Question

When an equilateral glass prism is in minimum deviation position,
i. the refracted ray is parallel to the base of the prism
ii. The angle of incidence is equal to the angle of emergence.
Choose the correct option.
A. only (i) is true
B. only (ii) is true
C. both (i) and (ii) are true
D. both (i) and (ii) are false

Answer 1

Hint: We know from refraction of light that light bends when it travels from one medium to another. The measure of bending is called the angle of deviation. It is also the difference in the angle between the extended incident angle and the refracted angle.

Complete step by step answer:
Let us consider an equilateral prism ABC such that the angle of the prism is $A$ and the refractive index of the prism is $\mu$. Let the incident light enter the prism at $P$ with an angle of incidence $i$. And let $r_{1}$ be the corresponding angle of refraction. Let the final angle of emergence be $e$. And let $r_{2}$ be the corresponding angle of refraction.

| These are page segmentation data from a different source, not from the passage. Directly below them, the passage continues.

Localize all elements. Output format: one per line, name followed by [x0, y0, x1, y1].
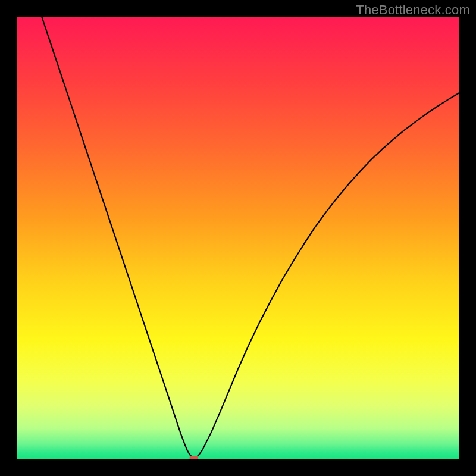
watermark-text: TheBottleneck.com	[356, 2, 470, 18]
heatmap-background	[17, 17, 459, 459]
chart-svg	[17, 17, 459, 459]
chart-frame: TheBottleneck.com	[0, 0, 476, 476]
bottleneck-marker	[190, 456, 198, 459]
plot-area	[17, 17, 459, 459]
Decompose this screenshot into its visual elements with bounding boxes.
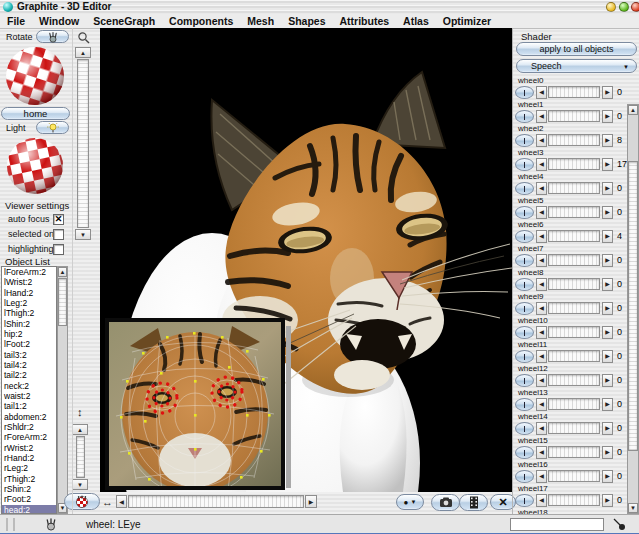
wheel-slider-track[interactable] <box>548 182 600 194</box>
wheel-increment-button[interactable]: ▶ <box>602 494 613 507</box>
wheel-decrement-button[interactable]: ◀ <box>536 470 547 483</box>
object-list-item[interactable]: rHand:2 <box>2 453 56 463</box>
light-mode-button[interactable] <box>36 121 69 134</box>
wheel-increment-button[interactable]: ▶ <box>602 350 613 363</box>
checkbox[interactable] <box>53 244 64 255</box>
wheel-increment-button[interactable]: ▶ <box>602 398 613 411</box>
wheel-decrement-button[interactable]: ◀ <box>536 254 547 267</box>
wheel-increment-button[interactable]: ▶ <box>602 158 613 171</box>
object-list-item[interactable]: rWrist:2 <box>2 443 56 453</box>
wheel-increment-button[interactable]: ▶ <box>602 374 613 387</box>
object-list-item[interactable]: lHand:2 <box>2 288 56 298</box>
zoom-slider[interactable] <box>77 59 89 228</box>
object-list-item[interactable]: lThigh:2 <box>2 308 56 318</box>
status-input[interactable] <box>510 518 604 531</box>
display-mode-menu-button[interactable]: ● ▼ <box>396 494 424 510</box>
wheel-increment-button[interactable]: ▶ <box>602 230 613 243</box>
wheel-dial[interactable] <box>515 374 534 387</box>
object-list-item[interactable]: tail4:2 <box>2 360 56 370</box>
wheel-decrement-button[interactable]: ◀ <box>536 422 547 435</box>
snapshot-button[interactable] <box>431 494 460 511</box>
wheel-dial[interactable] <box>515 230 534 243</box>
minimize-button[interactable] <box>606 2 616 12</box>
record-animation-button[interactable] <box>459 494 488 511</box>
wheel-increment-button[interactable]: ▶ <box>602 422 613 435</box>
object-list-item[interactable]: rForeArm:2 <box>2 432 56 442</box>
wheel-dial[interactable] <box>515 86 534 99</box>
shader-dropdown[interactable]: Speech ▼ <box>516 59 637 73</box>
wheel-decrement-button[interactable]: ◀ <box>536 110 547 123</box>
wheel-increment-button[interactable]: ▶ <box>602 134 613 147</box>
zoom-out-button[interactable]: ▼ <box>75 229 91 240</box>
wheel-dial[interactable] <box>515 494 534 507</box>
wheel-decrement-button[interactable]: ◀ <box>536 494 547 507</box>
wheel-decrement-button[interactable]: ◀ <box>536 302 547 315</box>
object-list-item[interactable]: tail2:2 <box>2 370 56 380</box>
wheel-dial[interactable] <box>515 254 534 267</box>
wheel-increment-button[interactable]: ▶ <box>602 446 613 459</box>
wheel-increment-button[interactable]: ▶ <box>602 206 613 219</box>
checkbox[interactable] <box>53 229 64 240</box>
object-list-item[interactable]: lFoot:2 <box>2 339 56 349</box>
object-list-item[interactable]: lShin:2 <box>2 319 56 329</box>
wheel-decrement-button[interactable]: ◀ <box>536 86 547 99</box>
menu-item[interactable]: Shapes <box>281 15 332 27</box>
menu-item[interactable]: File <box>0 15 32 27</box>
object-list-item[interactable]: hip:2 <box>2 329 56 339</box>
pan-right-button[interactable]: ▶ <box>305 495 317 508</box>
wheel-decrement-button[interactable]: ◀ <box>536 134 547 147</box>
object-list-item[interactable]: rLeg:2 <box>2 463 56 473</box>
wheel-increment-button[interactable]: ▶ <box>602 110 613 123</box>
wheel-dial[interactable] <box>515 422 534 435</box>
wheel-slider-track[interactable] <box>548 278 600 290</box>
wheel-decrement-button[interactable]: ◀ <box>536 182 547 195</box>
object-list-item[interactable]: rThigh:2 <box>2 474 56 484</box>
wheel-increment-button[interactable]: ▶ <box>602 86 613 99</box>
wheel-dial[interactable] <box>515 326 534 339</box>
wheel-slider-track[interactable] <box>548 134 600 146</box>
wheel-increment-button[interactable]: ▶ <box>602 182 613 195</box>
object-list-item[interactable]: rShin:2 <box>2 484 56 494</box>
wheel-slider-track[interactable] <box>548 158 600 170</box>
object-list-item[interactable]: rShldr:2 <box>2 422 56 432</box>
pan-left-button[interactable]: ◀ <box>116 495 127 508</box>
wheel-dial[interactable] <box>515 470 534 483</box>
wheel-dial[interactable] <box>515 134 534 147</box>
rotate-mode-button[interactable] <box>36 30 69 43</box>
menu-item[interactable]: Window <box>32 15 86 27</box>
object-list-item[interactable]: lWrist:2 <box>2 277 56 287</box>
close-window-button[interactable] <box>631 2 639 12</box>
object-list-item[interactable]: rFoot:2 <box>2 494 56 504</box>
wheel-slider-track[interactable] <box>548 110 600 122</box>
wheel-slider-track[interactable] <box>548 350 600 362</box>
title-bar[interactable]: Graphite - 3D Editor <box>0 0 639 15</box>
wheel-decrement-button[interactable]: ◀ <box>536 350 547 363</box>
viewport-3d[interactable] <box>100 28 512 492</box>
object-list-item[interactable]: waist:2 <box>2 391 56 401</box>
scroll-up-icon[interactable]: ▲ <box>628 105 638 115</box>
wheel-dial[interactable] <box>515 158 534 171</box>
object-list-item[interactable]: abdomen:2 <box>2 412 56 422</box>
object-list-item[interactable]: lForeArm:2 <box>2 267 56 277</box>
menu-item[interactable]: Atlas <box>396 15 436 27</box>
wheel-decrement-button[interactable]: ◀ <box>536 398 547 411</box>
wheel-slider-track[interactable] <box>548 398 600 410</box>
wheel-dial[interactable] <box>515 446 534 459</box>
menu-item[interactable]: Optimizer <box>436 15 498 27</box>
wheel-increment-button[interactable]: ▶ <box>602 302 613 315</box>
wheel-slider-track[interactable] <box>548 422 600 434</box>
menu-item[interactable]: SceneGraph <box>86 15 162 27</box>
scroll-down-icon[interactable]: ▼ <box>628 503 638 513</box>
wheel-decrement-button[interactable]: ◀ <box>536 446 547 459</box>
object-list-scrollbar[interactable]: ▲ ▼ <box>57 266 68 514</box>
wheel-dial[interactable] <box>515 110 534 123</box>
wheel-increment-button[interactable]: ▶ <box>602 254 613 267</box>
object-list-item[interactable]: head:2 <box>2 505 56 514</box>
wheel-slider-track[interactable] <box>548 446 600 458</box>
wheel-increment-button[interactable]: ▶ <box>602 278 613 291</box>
wheel-increment-button[interactable]: ▶ <box>602 470 613 483</box>
apply-to-all-objects-button[interactable]: apply to all objects <box>516 42 637 56</box>
menu-item[interactable]: Components <box>162 15 240 27</box>
scroll-up-icon[interactable]: ▲ <box>58 267 67 277</box>
object-list-item[interactable]: tail3:2 <box>2 350 56 360</box>
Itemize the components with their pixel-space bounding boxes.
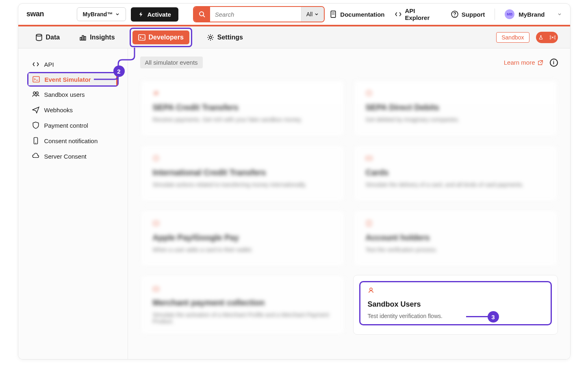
gear-icon — [207, 34, 214, 41]
chart-icon — [79, 34, 87, 41]
tab-insights[interactable]: Insights — [74, 31, 119, 44]
card-title: SEPA Direct Debits — [366, 103, 545, 112]
sidebar-item-label: Webhooks — [44, 107, 73, 113]
bolt-icon — [138, 11, 144, 17]
card-merchant-payment[interactable]: Merchant payment collection Simulate the… — [140, 275, 345, 335]
sidebar-item-server-consent[interactable]: Server Consent — [18, 148, 128, 164]
sidebar-item-sandbox-users[interactable]: Sandbox users — [18, 87, 128, 102]
card-title: Merchant payment collection — [153, 298, 332, 307]
building-icon — [366, 220, 372, 227]
broadcast-icon — [550, 35, 555, 40]
chevron-down-icon — [115, 12, 120, 17]
svg-point-13 — [209, 36, 212, 39]
tab-data[interactable]: Data — [30, 31, 65, 44]
svg-rect-23 — [154, 221, 158, 225]
card-sandbox-users[interactable]: Sandbox Users Test identity verification… — [360, 282, 551, 324]
tab-settings-label: Settings — [217, 34, 243, 41]
svg-rect-22 — [366, 157, 372, 160]
tab-developers[interactable]: Developers — [132, 31, 189, 44]
svg-rect-24 — [367, 221, 371, 226]
sandbox-badge[interactable]: Sandbox — [496, 32, 529, 43]
sidebar-item-consent-notification[interactable]: Consent notification — [18, 133, 128, 148]
tab-data-label: Data — [46, 34, 60, 41]
file-icon — [330, 11, 337, 18]
sidebar-item-event-simulator[interactable]: Event Simulator — [28, 73, 117, 85]
sidebar-item-api[interactable]: API — [18, 57, 128, 72]
card-desc: Test identity verification flows. — [368, 313, 543, 319]
svg-point-14 — [552, 37, 553, 38]
card-desc: Get debited by imaginary companies. — [366, 116, 545, 123]
card-apple-google-pay[interactable]: Apple Pay/Google Pay When a user adds a … — [140, 210, 345, 267]
card-sepa-direct-debits[interactable]: SEPA Direct Debits Get debited by imagin… — [353, 80, 558, 137]
svg-point-21 — [154, 156, 158, 161]
user-icon — [368, 287, 374, 294]
search-bar: All — [193, 6, 325, 22]
sidebar-item-label: Server Consent — [44, 153, 87, 160]
card-desc: Simulate the delivery of a card, and all… — [366, 181, 545, 188]
search-filter[interactable]: All — [301, 7, 324, 22]
tab-settings[interactable]: Settings — [202, 31, 248, 44]
svg-rect-9 — [80, 37, 81, 40]
brand-label: MyBrand™ — [83, 11, 113, 17]
card-desc: Test the verification process. — [366, 246, 545, 253]
search-icon — [199, 11, 205, 17]
card-cards[interactable]: Cards Simulate the delivery of a card, a… — [353, 145, 558, 202]
content-header: All simulator events Learn more i — [140, 57, 558, 68]
sidebar-item-payment-control[interactable]: Payment control — [18, 118, 128, 133]
card-account-holders[interactable]: Account holders Test the verification pr… — [353, 210, 558, 267]
tabs-right: Sandbox — [496, 32, 558, 43]
card-desc: Simulate the activation of a Merchant Pr… — [153, 312, 332, 325]
sidebar-item-label: API — [44, 61, 54, 68]
card-grid: SEPA Credit Transfers Receive payments. … — [140, 80, 558, 335]
tabs-bar: Data Insights Developers Settings Sandbo… — [18, 26, 570, 48]
svg-point-19 — [35, 143, 36, 144]
send-icon — [32, 106, 39, 113]
documentation-link[interactable]: Documentation — [330, 11, 384, 18]
info-icon[interactable]: i — [550, 59, 558, 67]
globe-icon — [153, 155, 159, 161]
chevron-down-icon — [557, 12, 562, 17]
sidebar-item-webhooks[interactable]: Webhooks — [18, 102, 128, 118]
terminal-icon — [138, 34, 145, 41]
wallet-icon — [153, 220, 159, 227]
search-button[interactable] — [194, 7, 210, 22]
support-label: Support — [462, 11, 485, 18]
logo: swan — [26, 10, 60, 19]
card-sepa-credit-transfers[interactable]: SEPA Credit Transfers Receive payments. … — [140, 80, 345, 137]
avatar: MB — [505, 9, 514, 19]
api-explorer-link[interactable]: API Explorer — [395, 7, 441, 21]
search-input[interactable] — [210, 7, 301, 22]
help-icon — [451, 11, 458, 18]
environment-toggle[interactable] — [536, 32, 558, 43]
shop-icon — [153, 285, 159, 292]
learn-more-link[interactable]: Learn more — [504, 59, 543, 66]
tab-developers-highlight: Developers — [130, 28, 192, 47]
support-link[interactable]: Support — [451, 11, 485, 18]
activate-button[interactable]: Activate — [131, 7, 178, 22]
card-title: International Credit Transfers — [153, 168, 332, 177]
phone-icon — [32, 137, 39, 144]
flask-icon — [538, 35, 543, 40]
step-badge-2: 2 — [113, 65, 125, 77]
database-icon — [35, 34, 43, 41]
debit-icon — [366, 90, 372, 96]
api-explorer-label: API Explorer — [405, 7, 441, 21]
sidebar-item-event-simulator-highlight: Event Simulator — [27, 72, 119, 87]
tab-insights-label: Insights — [90, 34, 115, 41]
sidebar-item-label: Payment control — [44, 122, 88, 129]
svg-line-2 — [203, 15, 205, 17]
brand-selector[interactable]: MyBrand™ — [77, 7, 126, 21]
tab-developers-label: Developers — [149, 34, 184, 41]
card-international-transfers[interactable]: International Credit Transfers Simulate … — [140, 145, 345, 202]
sidebar-item-label: Sandbox users — [44, 91, 85, 98]
sidebar-item-label: Consent notification — [44, 137, 98, 144]
card-sandbox-users-outer: Sandbox Users Test identity verification… — [353, 275, 558, 335]
terminal-icon — [33, 76, 40, 83]
svg-rect-11 — [85, 36, 86, 40]
profile-menu[interactable]: MB MyBrand — [505, 9, 562, 19]
divider — [495, 9, 495, 20]
shield-icon — [32, 122, 39, 129]
svg-rect-10 — [82, 35, 84, 40]
code-icon — [395, 11, 402, 18]
users-icon — [32, 91, 39, 98]
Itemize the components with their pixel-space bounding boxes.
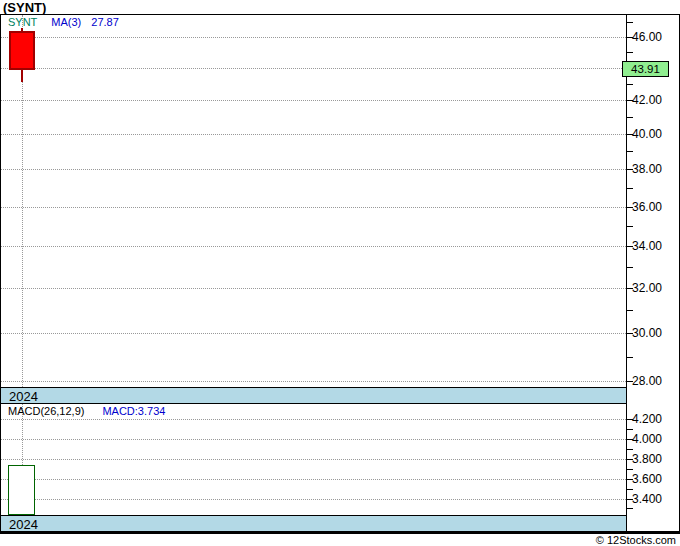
macd-bar	[8, 465, 35, 515]
chart-frame: SYNTMA(3)27.87 2024 MACD(26,12,9)MACD:3.…	[0, 14, 680, 534]
last-price-label: 43.91	[622, 61, 669, 77]
h-gridline	[1, 68, 626, 69]
h-gridline	[1, 381, 626, 382]
h-gridline	[1, 459, 626, 460]
axis-tick-label: 28.00	[632, 374, 662, 388]
axis-minor-tick	[626, 117, 633, 118]
h-gridline	[1, 169, 626, 170]
legend-ma-label: MA(3)	[51, 16, 81, 28]
axis-minor-tick	[626, 84, 633, 85]
macd-panel: MACD(26,12,9)MACD:3.734	[1, 404, 626, 515]
axis-tick-label: 3.400	[632, 492, 662, 506]
year-label: 2024	[9, 517, 38, 532]
axis-tick-label: 46.00	[632, 30, 662, 44]
h-gridline	[1, 419, 626, 420]
macd-legend: MACD(26,12,9)MACD:3.734	[8, 405, 165, 417]
footer: © 12Stocks.com	[0, 534, 676, 546]
h-gridline	[1, 479, 626, 480]
axis-minor-tick	[626, 226, 633, 227]
h-gridline	[1, 207, 626, 208]
axis-minor-tick	[626, 449, 633, 450]
axis-tick-label: 3.800	[632, 452, 662, 466]
axis-minor-tick	[626, 22, 633, 23]
page-title: (SYNT)	[3, 0, 46, 14]
h-gridline	[1, 439, 626, 440]
axis-tick-label: 40.00	[632, 127, 662, 141]
axis-tick-label: 4.200	[632, 412, 662, 426]
axis-tick-label: 30.00	[632, 326, 662, 340]
axis-minor-tick	[626, 469, 633, 470]
axis-minor-tick	[626, 508, 633, 509]
h-gridline	[1, 100, 626, 101]
axis-tick-label: 4.000	[632, 432, 662, 446]
axis-minor-tick	[626, 267, 633, 268]
year-label: 2024	[9, 389, 38, 404]
axis-tick-label: 42.00	[632, 93, 662, 107]
axis-tick-label: 38.00	[632, 162, 662, 176]
h-gridline	[1, 37, 626, 38]
h-gridline	[1, 333, 626, 334]
h-gridline	[1, 246, 626, 247]
legend-macd-value: MACD:3.734	[102, 405, 165, 417]
candle-body	[9, 31, 35, 70]
axis-minor-tick	[626, 489, 633, 490]
price-panel: SYNTMA(3)27.87	[1, 15, 626, 387]
axis-minor-tick	[626, 188, 633, 189]
axis-minor-tick	[626, 151, 633, 152]
axis-tick-label: 32.00	[632, 281, 662, 295]
axis-minor-tick	[626, 429, 633, 430]
h-gridline	[1, 288, 626, 289]
year-band-price: 2024	[1, 387, 626, 404]
axis-tick-label: 3.600	[632, 472, 662, 486]
stock-chart-page: (SYNT) SYNTMA(3)27.87 2024 MACD(26,12,9)…	[0, 0, 680, 546]
axis-tick-label: 34.00	[632, 239, 662, 253]
legend-symbol: SYNT	[8, 16, 37, 28]
axis-minor-tick	[626, 310, 633, 311]
credit-text: © 12Stocks.com	[596, 534, 676, 546]
h-gridline	[1, 134, 626, 135]
h-gridline	[1, 499, 626, 500]
axis-minor-tick	[626, 357, 633, 358]
price-legend: SYNTMA(3)27.87	[8, 16, 119, 28]
legend-macd-label: MACD(26,12,9)	[8, 405, 84, 417]
axis-minor-tick	[626, 52, 633, 53]
legend-ma-value: 27.87	[91, 16, 119, 28]
axis-tick-label: 36.00	[632, 200, 662, 214]
year-band-macd: 2024	[1, 515, 626, 531]
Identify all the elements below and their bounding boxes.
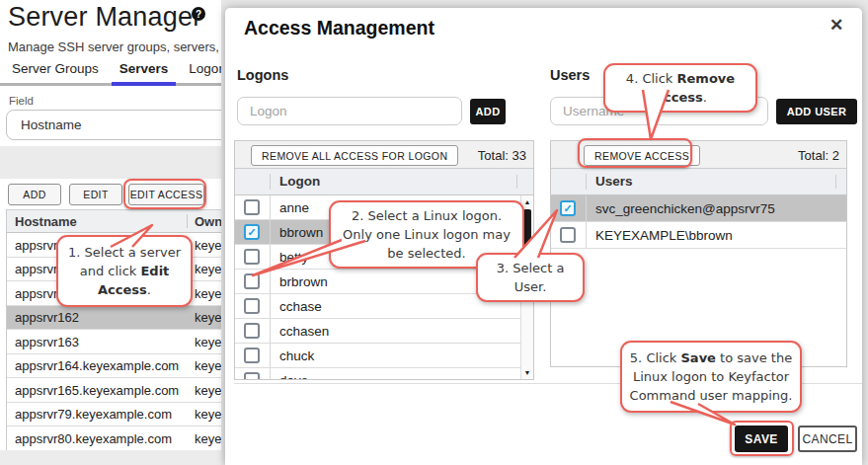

Let $D$ be the angle of deviation of the prism, then we know that the angle of deviation $D$ decreases with increase in $i$ to a particular angle after which further increase in the angle of incidence$i$ results in increase in angle of deviation$D$.
The $i-D$ graph is an upward parabola which gives the angle of emergence be $e$ for any given angle of incidence $i$.
The particular angle where the angle of deviation$D$ is minimum is called the minimum angle of deviation. This occurs when the angle of incidence $i$ is equal to the angle of emergence$e$. Also the refracted beam of light is parallel to the base of the prism.

Hence the answer is C. both (i) and (ii) are true.

Note:
At the minimum angle of deviation the angle of refraction $r_{1}, r_{2}$ are equal. Also the angle of incidence is given as $i=\dfrac{A+D}{2}$ and the angle of refraction is given as $r=\dfrac{A}{2}$. Then the refractive index of the prism is given as $\mu=\dfrac{sin(=\dfrac{A+D}{2})}{sin(\dfrac{A}{2})}$.